**Exercise directions**
Where the string "CIUTADELLA" appears in a line of the material below, copy that line.

**Dataset excerpts**
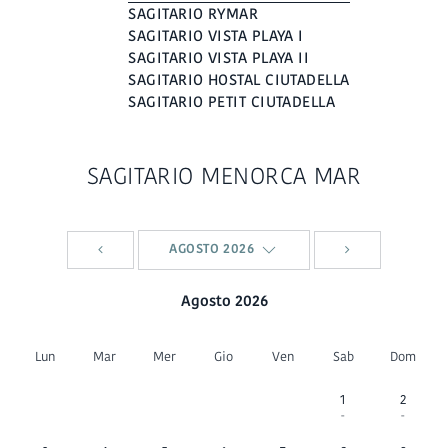
SAGITARIO RYMAR
SAGITARIO VISTA PLAYA I
SAGITARIO VISTA PLAYA II
SAGITARIO HOSTAL CIUTADELLA
SAGITARIO PETIT CIUTADELLA
SAGITARIO MENORCA MAR
AGOSTO 2026
Agosto 2026
Lun
Mar
Mer
Gio
Ven
Sab
Dom
1
2
-
-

**Response area**
SAGITARIO HOSTAL CIUTADELLA
SAGITARIO PETIT CIUTADELLA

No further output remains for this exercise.